Country Cottage Comfort Food:
Nanny’s Pan Haggerty
Layers of meltingly tender potatoes, tasty onion slices and molten cheese in one pan, that’s what “Pan Haggerty” is all about, a frugal “end of week” family dish that resonates with me on every comfort food level. I was raised on food like this, and simple though it may be, it filled our tummies and tantalised our taste buds, it was like a big cuddle in a frying pan and to this day this humble dish remains a firm favourite of mine. This one pan meal is perfect when accompanied by a wedge of Stotty Cake and steamed, buttered Savoy cabbage, although we always enjoy it with fresh salads leaves now. It’s easy to make and is one of my family’s most loved recipes, and although no recipe as such was ever written down, I have watched both my grandmother and my mum make it many times, so it is fixed in my memory.
Pan Haggerty is not to be confused with another “Geordie” dish which my grandmother and mother used to make, “Panackelty”, which is similar to Pan Haggerty but is made with potatoes, onions and meat in some form or another – usually bacon, lamb chops or corned beef and is usually baked in the oven and not cooked on top of the stove. Both dishes are born of frugality and the need to feed your family with hearty and nutritious fare, but pan haggerty is the cheaper of the two dishes as it uses cheese and cheese used to be known as “poor man’s meat”, as it was cheaper than meat – not so today I know.
As I mentioned before, the family recipe for this dish has never been written down anywhere, although mum thinks she does have an old letter somewhere, where her mum (my grandmother) told her how to make it when she was newly married and living away from home. Although it is often called a “Geordie” dish, it is known throughout the North East, and was very popular in mining communities for a quick and tasty supper for the man of the family. Our family recipe uses Cheshire cheese, but any cheese can be used in this recipe, such as Cheddar, Lancashire or Wensleydale.
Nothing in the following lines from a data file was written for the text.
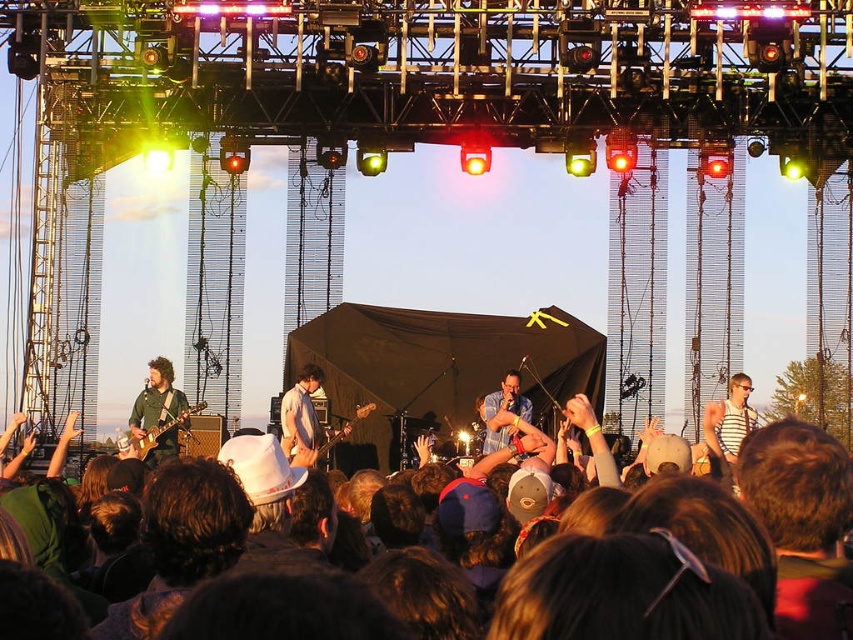 Between shiny green guitar at left and blue denim shirt at center, which one is positioned lower?

shiny green guitar at left is below.

Identify the location of shiny green guitar at left. This screenshot has width=853, height=640. (158, 412).

Does brown hair at center appear on the right side of light blue fabric guitar at center?

Indeed, brown hair at center is positioned on the right side of light blue fabric guitar at center.

Is point (695, 525) less distant than point (308, 390)?

Yes, point (695, 525) is closer to viewer.

Identify the location of brown hair at center. Image resolution: width=853 pixels, height=640 pixels. (798, 476).

Which is above, light blue fabric guitar at center or blue denim shirt at center?

blue denim shirt at center is higher up.

Does light blue fabric guitar at center have a lesser width compared to blue denim shirt at center?

In fact, light blue fabric guitar at center might be wider than blue denim shirt at center.

Does point (306, 368) lie behind point (514, 388)?

That is True.

This screenshot has width=853, height=640. In order to click on light blue fabric guitar at center in this screenshot , I will do 305,419. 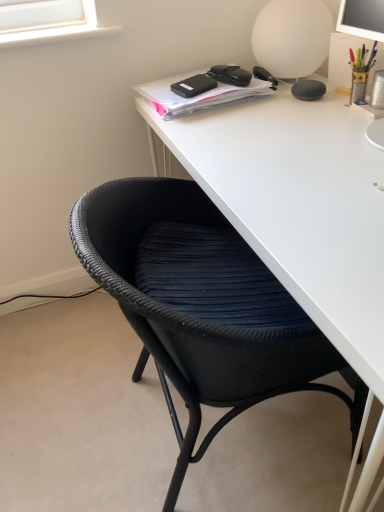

Although it is a one pan meal, it also makes a fabulous accompaniment to other meals such as sausages and pies…….as well as cold cuts and cooked meats. I hope that you enjoy this dish as much as my family have over the years and as Christmas is only three or four months away now, I can heartily recommend this North Eastern dish for a simple festive supper when served with chutney and pickles, or even for Boxing Day brunch. My lasting memory of this dish is my grandmother cooking this on an old range cooker in her country cottage in Northumberland; I hope you create memories as happy as mine when you cook this. Karen
Pan Haggerty or Panhaggerty
One Pot Meals
Alternate layers of thinly sliced potato, then onion, then grated cheese (usually Cheddar, Cheshire or Lancashire) cooked in a shallow pan, most traditionally with meat flavours such as beef dripping, or bacon fat, but now commonly with a mixture of butter and oil. Small meat pieces, chopped bacon or corned beef, may be included in some versions, though such might more properly be termed Panakelty. Grilled, or turned over in the pan, when cooked to give a crisp topping.
This dish is now sufficiently popular to have gained the nickname ‘Pan hag’, but its origin remains entirely obscure. It does not appear in any early cookbooks, and it is often said to have come to prominence in mining communities during the ‘hungry’ 1930’s, but there is no direct evidence for this. It does, however, seem to be the case that the name became popular following the broadcast of the play ‘The Episode of the Pan-haggerty’ by FE Doran on the BBC’s Northern Service in July 1936.
The name possibly derives from ‘hashed’ as in ‘chopped’, or from ‘ragged’ for its irregular appearance.
Just like the very similar French ‘gratin’ there is a distinct tradition that Panhaggerty should always be served from the vessel it was cooked in, and ‘panhin’, is an old English word for a small cooking pan.